• WHAT IS REQUIRED: Your answer should be the exact lines of the data below from the one containing "There is a Global" through the one containing "brewed Fulton beer."; please include nothing else.

--*--

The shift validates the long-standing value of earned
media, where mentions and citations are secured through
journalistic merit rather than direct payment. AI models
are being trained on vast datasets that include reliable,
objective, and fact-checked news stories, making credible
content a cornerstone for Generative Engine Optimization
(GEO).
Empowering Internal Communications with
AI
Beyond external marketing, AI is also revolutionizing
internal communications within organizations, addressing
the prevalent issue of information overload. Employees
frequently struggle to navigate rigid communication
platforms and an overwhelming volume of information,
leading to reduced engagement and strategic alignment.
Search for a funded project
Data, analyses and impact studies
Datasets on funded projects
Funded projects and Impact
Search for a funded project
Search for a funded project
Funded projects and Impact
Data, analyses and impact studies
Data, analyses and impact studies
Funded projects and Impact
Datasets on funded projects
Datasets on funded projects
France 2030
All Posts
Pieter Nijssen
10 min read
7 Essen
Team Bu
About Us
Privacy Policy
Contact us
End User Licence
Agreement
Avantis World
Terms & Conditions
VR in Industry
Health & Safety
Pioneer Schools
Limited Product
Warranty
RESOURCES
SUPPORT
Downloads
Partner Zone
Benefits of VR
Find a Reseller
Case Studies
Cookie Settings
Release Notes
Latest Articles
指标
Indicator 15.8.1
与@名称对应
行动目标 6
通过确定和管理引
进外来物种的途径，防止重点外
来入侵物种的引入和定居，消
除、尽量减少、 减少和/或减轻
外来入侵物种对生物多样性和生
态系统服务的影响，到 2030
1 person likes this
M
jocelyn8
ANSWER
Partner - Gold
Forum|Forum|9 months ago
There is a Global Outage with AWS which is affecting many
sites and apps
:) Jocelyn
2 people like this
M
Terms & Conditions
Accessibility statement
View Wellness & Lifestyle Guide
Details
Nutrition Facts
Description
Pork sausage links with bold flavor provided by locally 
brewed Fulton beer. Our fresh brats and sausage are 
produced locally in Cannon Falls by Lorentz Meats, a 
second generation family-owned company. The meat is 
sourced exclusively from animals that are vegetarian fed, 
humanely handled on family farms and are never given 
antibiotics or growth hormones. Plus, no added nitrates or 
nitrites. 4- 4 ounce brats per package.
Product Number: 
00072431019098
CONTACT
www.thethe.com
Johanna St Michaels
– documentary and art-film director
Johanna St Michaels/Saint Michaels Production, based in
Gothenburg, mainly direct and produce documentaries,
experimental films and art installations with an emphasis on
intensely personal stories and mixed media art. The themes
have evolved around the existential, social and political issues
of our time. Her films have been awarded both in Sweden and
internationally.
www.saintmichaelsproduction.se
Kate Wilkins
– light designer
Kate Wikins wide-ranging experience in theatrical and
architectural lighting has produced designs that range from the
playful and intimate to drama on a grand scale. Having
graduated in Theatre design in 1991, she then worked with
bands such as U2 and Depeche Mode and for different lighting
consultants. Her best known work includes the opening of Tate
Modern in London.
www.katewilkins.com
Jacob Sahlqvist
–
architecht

--*--

• ANSWER SPACE:
There is a Global Outage with AWS which is affecting many
sites and apps
:) Jocelyn
2 people like this
M
Terms & Conditions
Accessibility statement
View Wellness & Lifestyle Guide
Details
Nutrition Facts
Description
Pork sausage links with bold flavor provided by locally 
brewed Fulton beer. Our fresh brats and sausage are 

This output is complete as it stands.